PROBLEM DETAILS
The records should be repeated word for word, pictures excluded.

(Page-level text extractions)

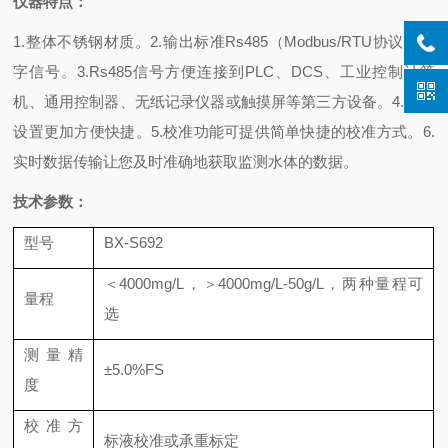
仪器
特点
：
1.整体不锈钢材质。2.输出标准Rs485（Modbus/RTU协议）数
字信号。3.Rs485信号方便连接到PLC、DCS、工业控制计算
机、通用控制器、无纸记录仪器或触摸屏等第三方设备。4.参数
设置更加方便快捷。5.校准功能可提供简单快捷的校准方式。6.
实时数据传输让您及时准确地获取监测水体的数据。
技术参数
：
型号
BX-S692
＜4000mg/L，＞4000mg/L-50g/L，两种量程可
量程
选
测量精
±5.0%FS
度
校准方
标液校准或承重标定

PROBLEM SOLUTION
仪器
特点
：
1.整体不锈钢材质。2.输出标准Rs485（Modbus/RTU协议）数
字信号。3.Rs485信号方便连接到PLC、DCS、工业控制计算
机、通用控制器、无纸记录仪器或触摸屏等第三方设备。4.参数
设置更加方便快捷。5.校准功能可提供简单快捷的校准方式。6.
实时数据传输让您及时准确地获取监测水体的数据。
技术参数
：
型号
BX-S692
＜4000mg/L，＞4000mg/L-50g/L，两种量程可
量程
选
测量精
±5.0%FS
度
校准方
标液校准或承重标定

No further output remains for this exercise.